Ernst & Young ordered to pay $2 million for violating the SEC's auditor independence rules due to its consulting and software licensing relationship with PeopleSoft.
The U.S. Securities and Exchange Commission has sanctioned Big Four accounting firm Ernst & Young LLP, saying it had an improper business relationship with enterprise software maker PeopleSoft Inc.
The commission on Friday issued a decision that bars E&Y from accepting new audit clients for six months, requires the firm to hire an independent advisor to review its own rules on maintaining auditor independence and orders E&Y to stop violating specified SEC rules around auditor independence.
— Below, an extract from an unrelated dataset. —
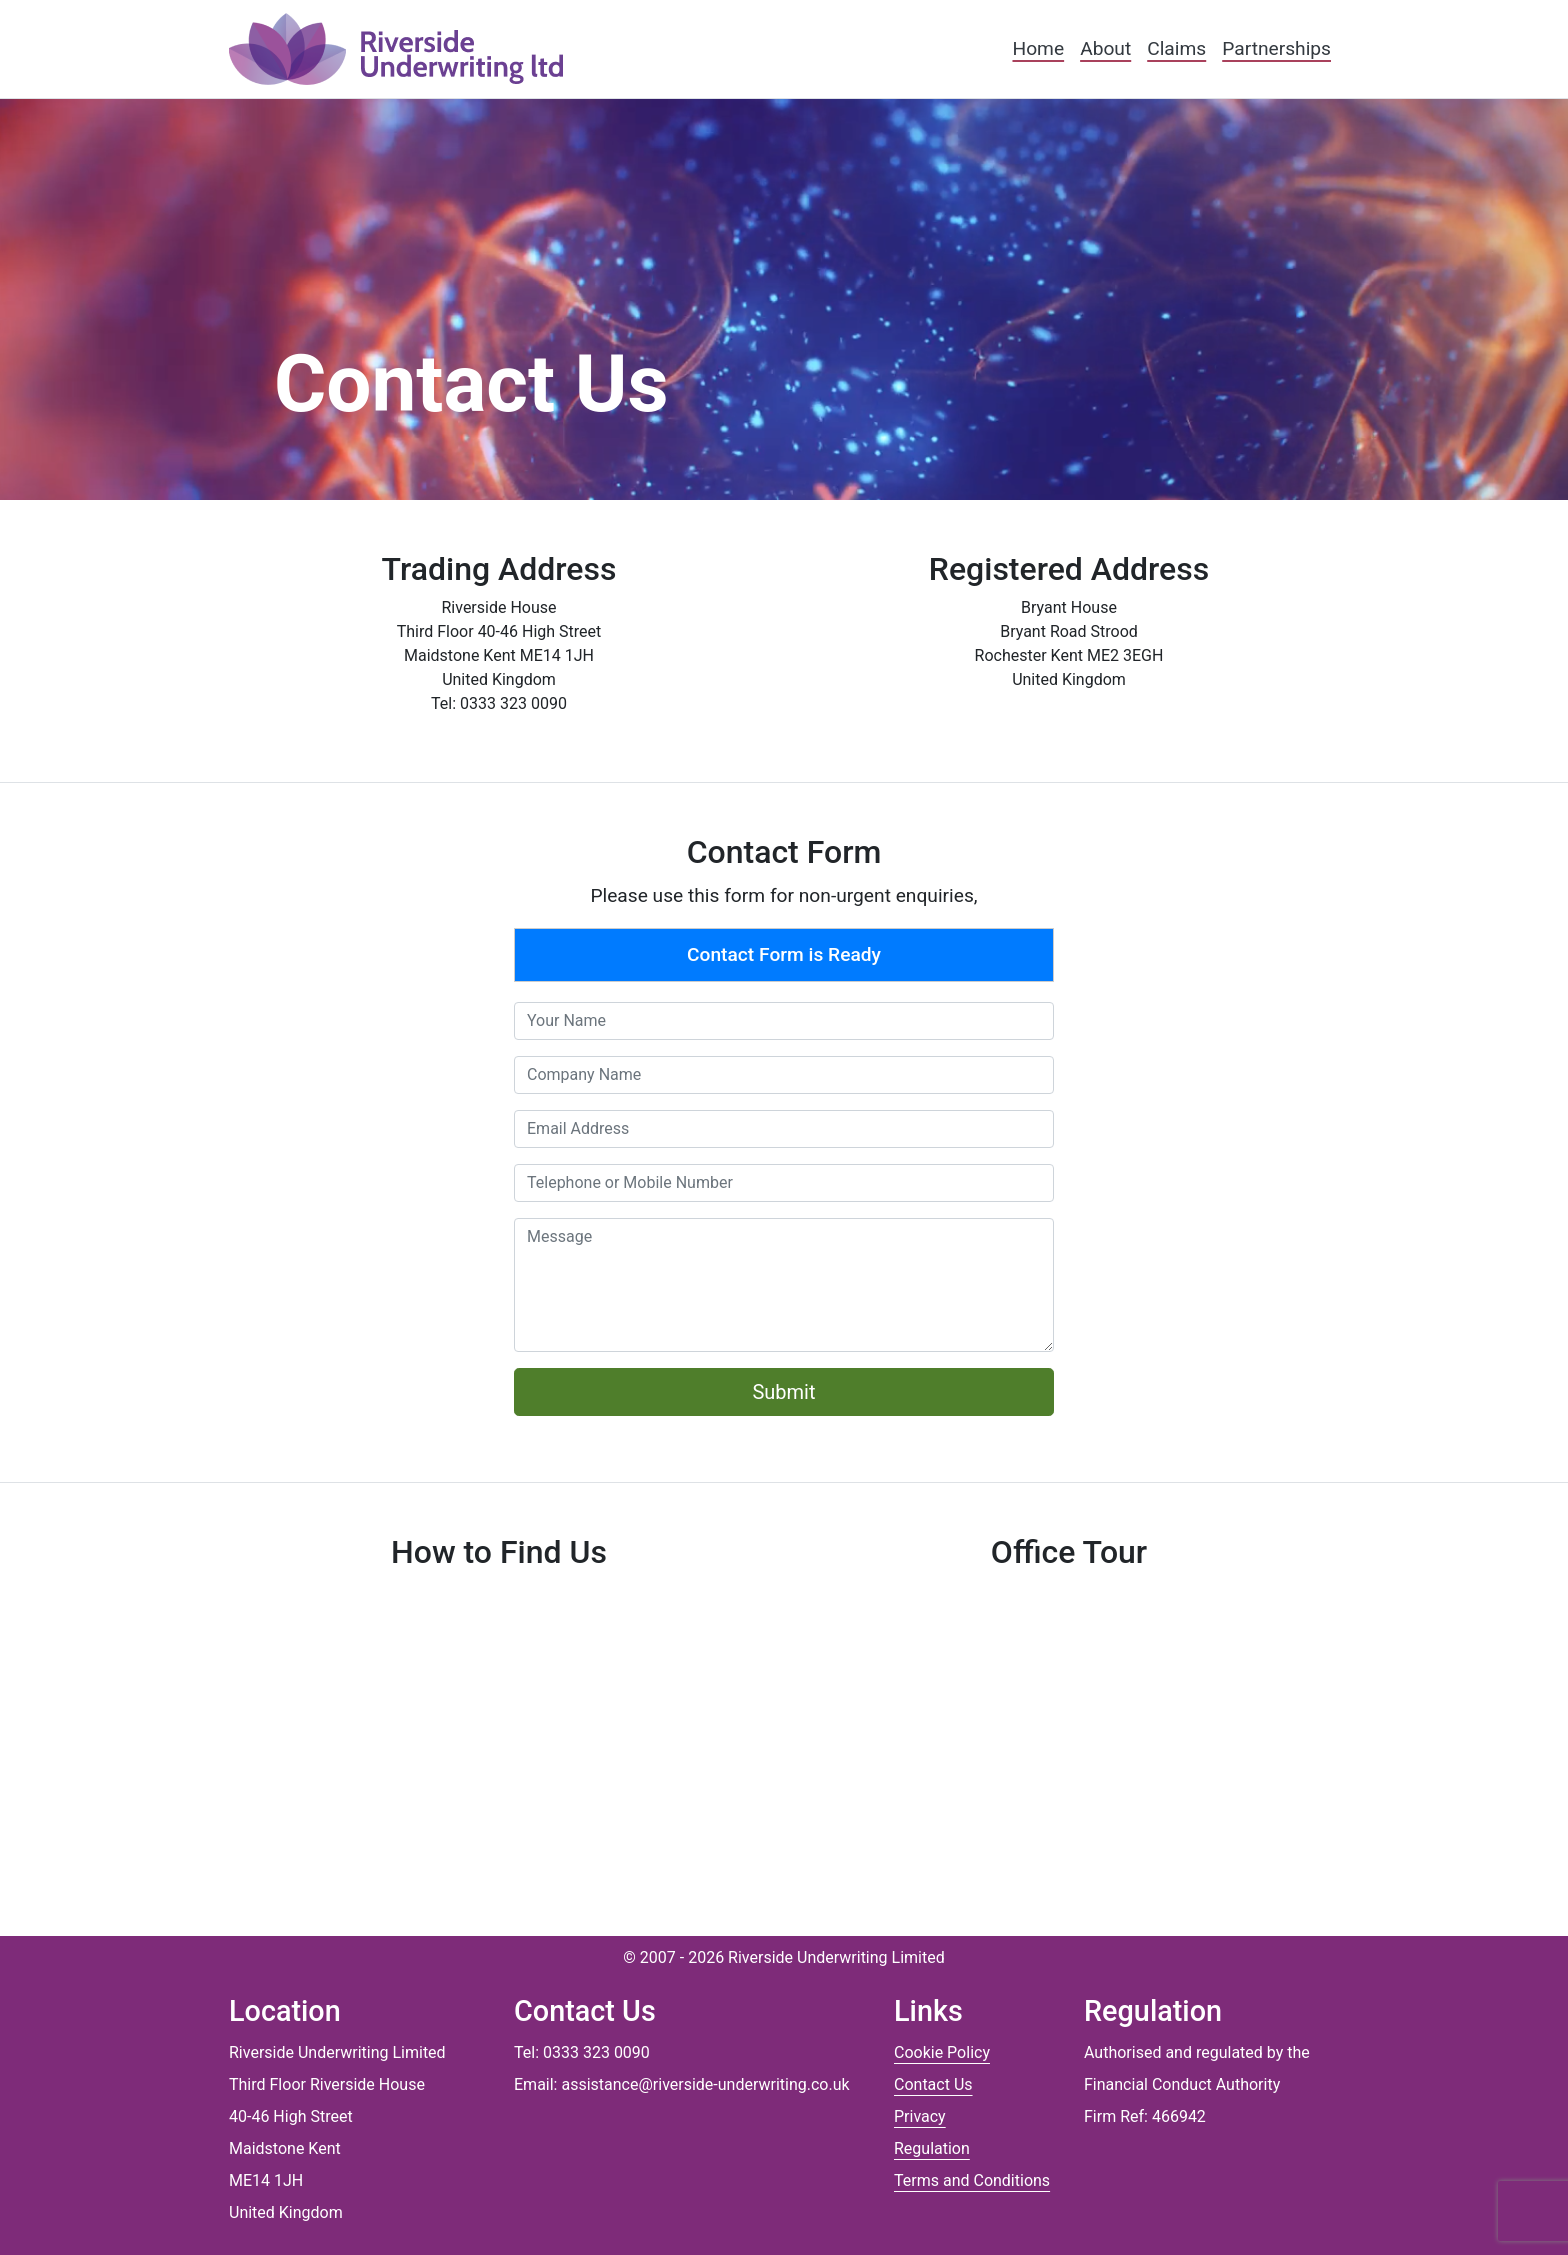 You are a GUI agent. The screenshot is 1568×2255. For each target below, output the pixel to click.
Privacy (920, 2116)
E&Y also was ordered to turn over to the commission nearly $1.7 million it received from PeopleSoft for audit services, plus an additional $729,000 in interest.
Between 1994 and 1999 while auditing PeopleSofts books, E&Y earned $425 million in consulting fees for implementing PeopleSoft applications, the SEC reported. At the same time, E&Y developed and sold an application called E&Y/GEMS (Global Expatriate Management System) for PeopleSoft, which included some source code from PeopleSoft, and paid PeopleSoft a royalty for every copy it sold.
The overlap between E&Ys work as an auditor and its close business relationship with the company tarnished at least the appearance of E&Ys independence as an auditor, the SEC said. For instance, the two companies jointly marketed the E&Y implementation services, shared customer information and customer leads, endorsed each others products or services and share links to each others Web sites.
In a decision signed by Chief Administrative Law Judge Brenda P. Murray, the SEC took E&Y to task for letting its consulting business interfere with the independence of its auditing business.
"Despite EYs strong denials, the evidence shows that the firm paid only perfunctory attention to the rules on auditor independence in business dealings with a client, and that EY reliance on a culture of consulting to achieve compliance with the rules on auditor independence was a sham," the decision said.
As the result of widespread reporting of similar conflicts throughout the industry, most big accounting firms have sold off their consulting arms. E&Y sold its consulting practice to Cap Gemini Group S.A. in 2000.